In action against VfL Wolfsburg in October 2022

However a move to another German outfit, Turbine Potsdam, in the summer of 2022, did not go well. Barrett was played out position, fell out of favour with the manager and became utterly disillusioned.

"My problem is, I'm very, very honest," she reflects. "I'd rather somebody just say, 'you're not what we need'. I found that every week it was a different answer.

"I think I'm quite a logical person. I was like, 'what you're saying to me can't be the reason I'm not playing'. Too many offsides. Not tactically good enough. Not listening to the coaches' instructions.

"I'm sitting there going, 'I just don't understand how these things can come back on me'. If Vera told me today she wanted me to do five burpees before the ball comes to me I would do it."

During a particularly bleak autumn, Ireland became a sanctuary.
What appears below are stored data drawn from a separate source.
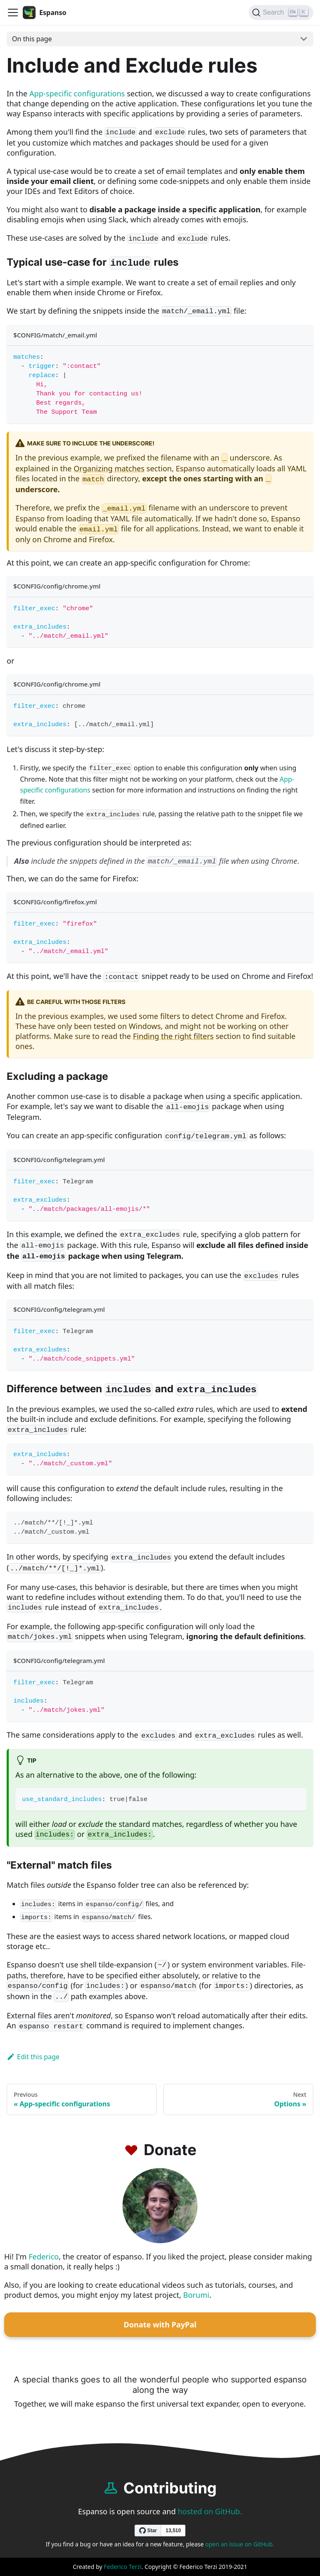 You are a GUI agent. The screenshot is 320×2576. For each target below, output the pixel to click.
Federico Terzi (123, 2567)
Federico (44, 2256)
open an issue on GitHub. (240, 2544)
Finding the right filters (173, 1036)
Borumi (196, 2295)
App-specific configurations (77, 93)
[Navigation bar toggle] (13, 12)
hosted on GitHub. (210, 2511)
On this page (32, 38)
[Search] (281, 12)
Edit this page (33, 2056)
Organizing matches (109, 468) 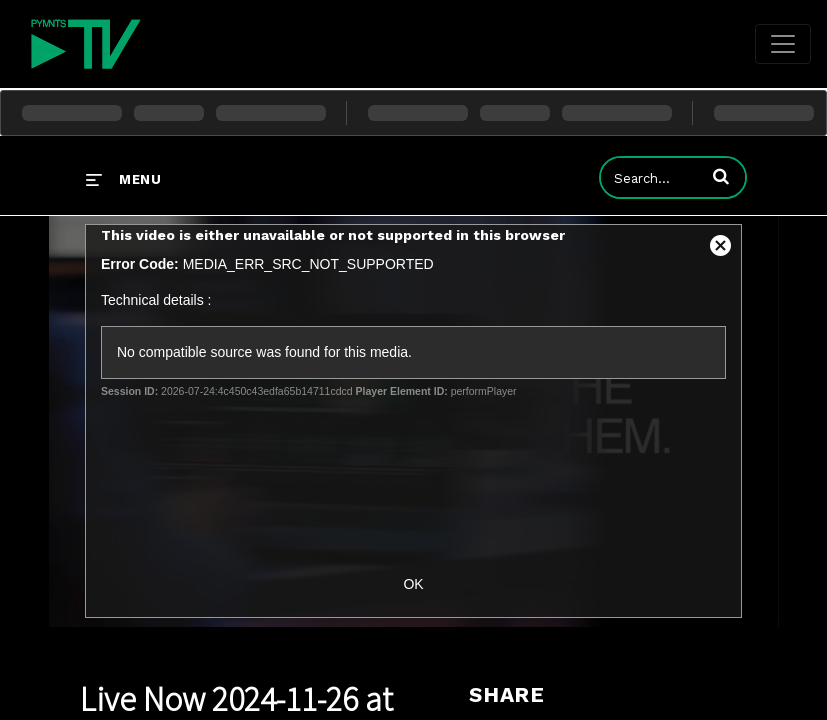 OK (413, 584)
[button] (721, 176)
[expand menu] (123, 179) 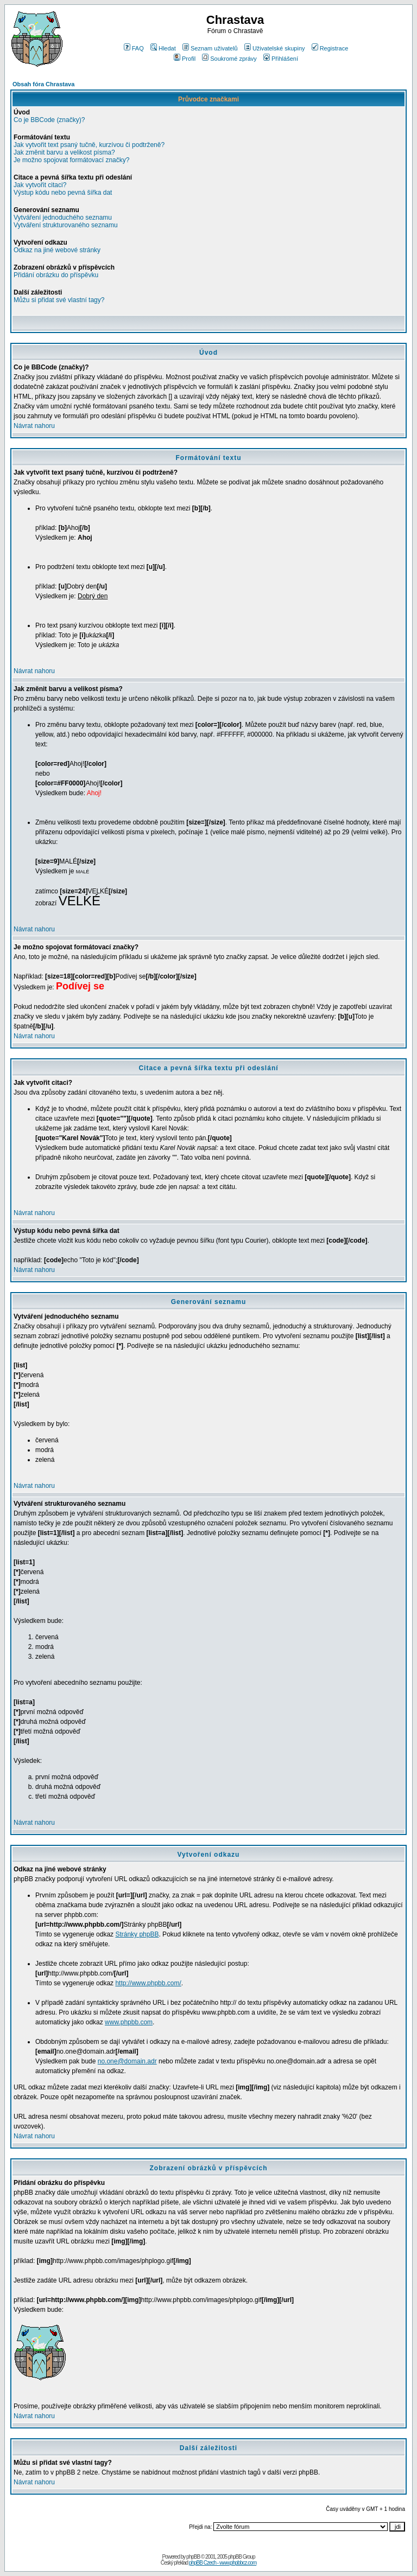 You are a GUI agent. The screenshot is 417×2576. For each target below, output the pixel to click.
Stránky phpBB (137, 1934)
Barrett was included in Pauw's squad for the monumentally important World Cup play-off against Scotland at Hampden Park.

In the second half of a tense encounter, she came off the bench to score the winning goal.

A few days before that game, ten people, including a young child and two teenagers, died following an explosion at a petrol station in Creeslough, Co Donegal. Creeslough is the village where Barrett's grandparents were born; she had spent childhood summers and Christmases there.

The Ireland players wore armbands in mournful solidarity. After her goal, Barrett took a knee and pressed her cheek against the black fabric on her left bicep in a powerful, perfect tribute.

"It wasn't that Vera was like, 'oh this happened in Creeslough, I have to play Amber'," she says when reflecting on how the moment came to pass.

"I don't think it was the plan. I think she just felt there was something I could give. Ten minutes later, she was bang on.

"I was home a few days ago and me and my mum were talking about it again. My mum just said, 'Amber, there was something in the universe that night, the way it lined up'. It was meant to be. Things just didn't add up. Me playing didn't add up. Whatever is up there, that higher power, it works in your favour sometimes and you can't explain it, you know?"

Amber Barrett celebrates her goal in Glasgow

In the dressing room after that famous win, Ireland players sang Celtic Symphony by the Wolfe Tones, a song which includes the line, 'Ooh, ah, up the Ra'. Footage of the celebrations went viral.

The following morning, the squad returned to Dublin for what was supposed to be a triumphant media event.

Instead it was dominated by questions about the dressing-room celebrations, with Sky Sports' Rob Wotton asking Chloe Mustaki, "Does it highlight the need for education on issues like this? Is that something you'd be for?"

The story raged hysterically for days, clouding the glory of their big breakthrough.

Barrett, who taught English and History, did not take umbrage with Wotton's line of questioning, or with the reaction generally.

"To be honest I didn't see the interview with Sky. I still haven't watched it," she says.

"At the end of the day, he is doing his job. He has to ask the questions. It happened, it was something we took responsibility for, there was no hiding from it.

"Creeslough was still the only thing in my mind. I received a message two days after the game from Hugh Harper, whose 14-year-old daughter died in the explosion. When I'm reading that I'm not thinking about anything bar what they've just gone through."

"I can't say that I've played my last game of Gaelic football."

Nine months have passed and Barrett is now preparing for the World Cup.

She has not been prolific for club or country over the last year but does possess a useful knack of delivering on the big occasions. Perhaps in a month's time there'll be a new Amber Barrett moment etched into the annals of Irish football history.

Having moved on from Turbine Potsdam to Standard Liege in Belgium, she has more barriers to break, more stages to conquer.

And then, she'd like to bring it all back home.

"I can't say that I've played my last game of Gaelic football," she smiles.

"I probably wouldn't be as good as I used to be... maybe with a wee bit of practice I could sharpen up again."